While reading about “Equal Pay Day”, the day on which the “average female wage earner” achieves the same amount of pay as the “average male wage earner” acquired in the previous 12 months, a couple of things strike me. First, the general thesis of my essay continues to be accurate, at least in medicine. Income is determined by the choice of specialty, as always, but beyond that it is driven much more so by the number of hours a physician works and how productive that physician is during those work hours. Work more hours, get paid more money. Perform more of your doctorly duties in each one of those hours, get paid more money. There are fewer and fewer physician jobs in which seniority on its own drives income, thereby negating any lack of seniority which may be caused by a career “pause” to have or care for children. Physician income is largely gender-blind. As an aside, the dirty little secret of physician pay is that production-based compensation is the norm everywhere, even at those institutions that claim otherwise.
The second thing that strikes me is the malignantly erosive effect of ineffectual, unnecessary external regulation on the practice of all medicine on effective physician work hours. In 2014, whether you are a man or a woman, the bureaucratic load associated with practicing medicine is oppressive, and hours that just 5 years ago may have been spent caring for patients is now spent caring for charts, bills, and other paperwork. These hours generate no real health benefits for patients, and do not produce any revenue that pays the doctors for working them. In a particularly cruel example of Murphy’s Law, or at least the Law of Unintended Consequences, the specialties that are hardest hit by this relentless onslaught of the unnecessary are those that tend to pay physicians the least. Fields like Family Practice and Pediatrics. On “Equal Pay Day” it is particularly ironic to note that those hardest hit specialties tend to be staffed by the highest percentage of female doctors.

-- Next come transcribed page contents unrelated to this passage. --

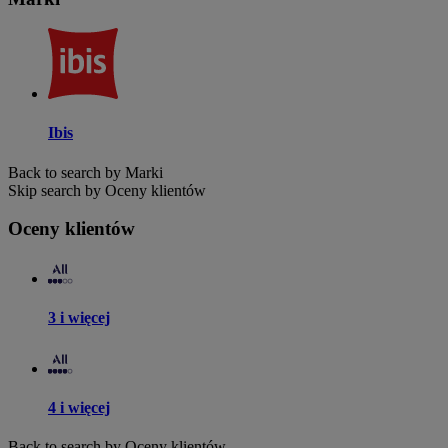
Ibis
Back to search by Marki
Skip search by Oceny klientów
Oceny klientów
3 i więcej
4 i więcej
Back to search by Oceny klientów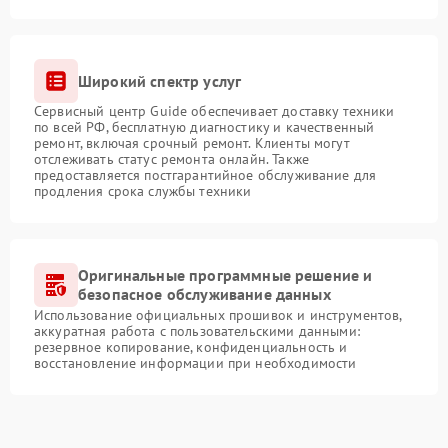
Широкий спектр услуг
Сервисный центр Guide обеспечивает доставку техники
по всей РФ, бесплатную диагностику и качественный
ремонт, включая срочный ремонт. Клиенты могут
отслеживать статус ремонта онлайн. Также
предоставляется постгарантийное обслуживание для
продления срока службы техники
Оригинальные программные решение и
безопасное обслуживание данных
Использование официальных прошивок и инструментов,
аккуратная работа с пользовательскими данными:
резервное копирование, конфиденциальность и
восстановление информации при необходимости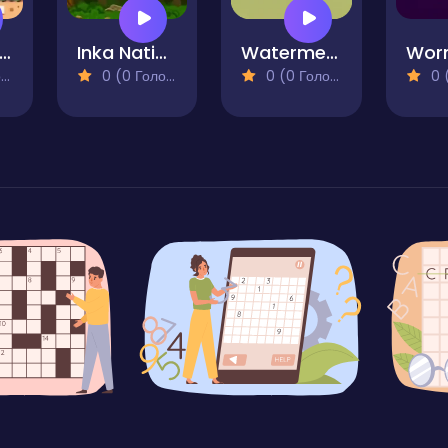
uper Onion Boy 2
Inka Nation
Watermelon Day 2
)
0 (0 Голосів)
0 (0 Голосів)
0 (0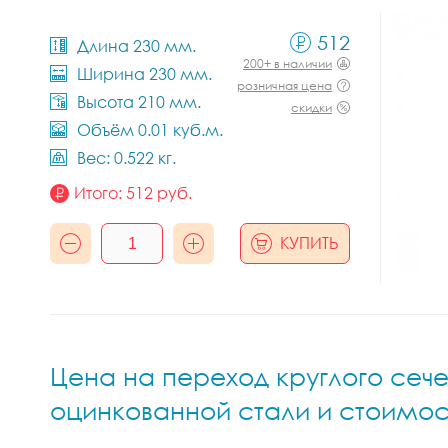
512
Длина 230 мм.
200+ в наличии
Ширина 230 мм.
розничная цена
Высота 210 мм.
скидки
Объём 0.01 куб.м.
Вес: 0.522 кг.
Итого:
512
руб.
КУПИТЬ
Цена на переход круглого сече
оцинкованной стали и стоимос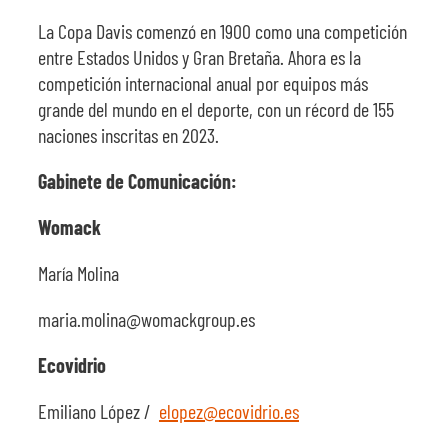
La Copa Davis comenzó en 1900 como una competición
entre Estados Unidos y Gran Bretaña. Ahora es la
competición internacional anual por equipos más
grande del mundo en el deporte, con un récord de 155
naciones inscritas en 2023.
Gabinete de Comunicación:
Womack
María Molina
maria.molina@womackgroup.es
Ecovidrio
Emiliano López /
elopez@ecovidrio.es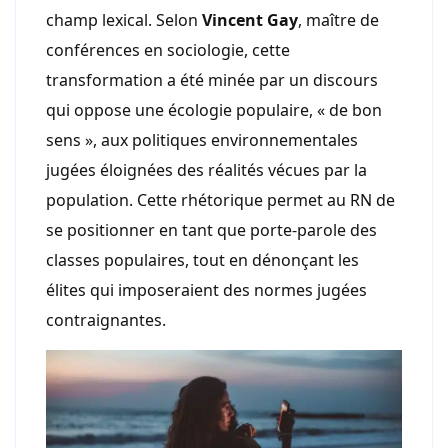
champ lexical. Selon
Vincent Gay
, maître de
conférences en sociologie, cette
transformation a été minée par un discours
qui oppose une écologie populaire, « de bon
sens », aux politiques environnementales
jugées éloignées des réalités vécues par la
population. Cette rhétorique permet au RN de
se positionner en tant que porte-parole des
classes populaires, tout en dénonçant les
élites qui imposeraient des normes jugées
contraignantes.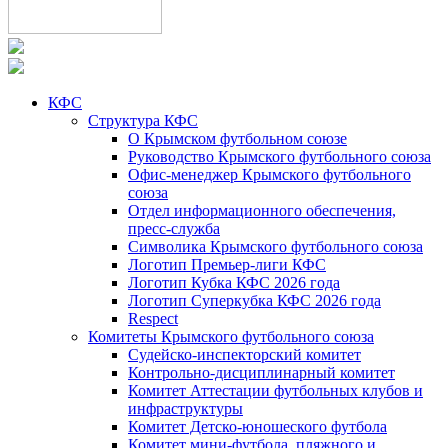
КФС
Структура КФС
О Крымском футбольном союзе
Руководство Крымского футбольного союза
Офис-менеджер Крымского футбольного
союза
Отдел информационного обеспечения,
пресс-служба
Символика Крымского футбольного союза
Логотип Премьер-лиги КФС
Логотип Кубка КФС 2026 года
Логотип Суперкубка КФС 2026 года
Respect
Комитеты Крымского футбольного союза
Судейско-инспекторский комитет
Контрольно-дисциплинарный комитет
Комитет Аттестации футбольных клубов и
инфраструктуры
Комитет Детско-юношеского футбола
Комитет мини-футбола, пляжного и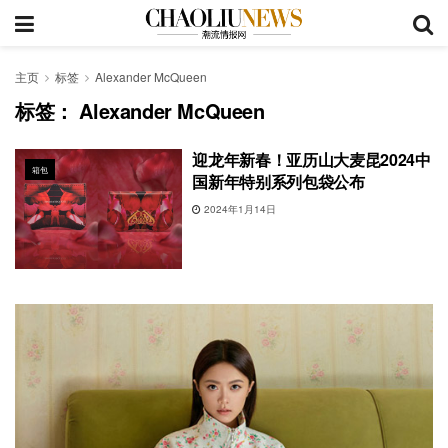
主页
标签
Alexander McQueen
标签：
Alexander McQueen
迎龙年新春！亚历山大麦昆2024中
箱包
国新年特别系列包袋公布
2024年1月14日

A final note as I read this post 3+ years after the initial writing: the choice of “Mommy-Track” to describe those women who graduate from medical school and work fewer hours than their male peers because of their choice to prioritize their families seems needlessly pejorative and provocative. I’ve left it in for this Epilogue because to edit it today seems dishonest in a way. Besides, I’m a little bit better at writing in 2014 than I was in 2011. I can be plenty provocative now without resorting to the pejorative.
EMR and Underpants, Still
Skyvision Centers has a subsidiary company called the Skyvision Business Lab. We do business process research for pharmaceutical companies, medical device companies, and other medical businesses in the eye care arena. One of the companies we have worked for is a very cool company that produces animated educational videos for ophthalmologists and optometrists. I had an interesting experience while talking to their chief technology officer. It was interesting because the conversation proved our basic reason for existence at the Business Lab, that it is impossible for any company to develop, sell, and install any kind of product in our world without understanding the ins and outs of every day activities in an eye care practice.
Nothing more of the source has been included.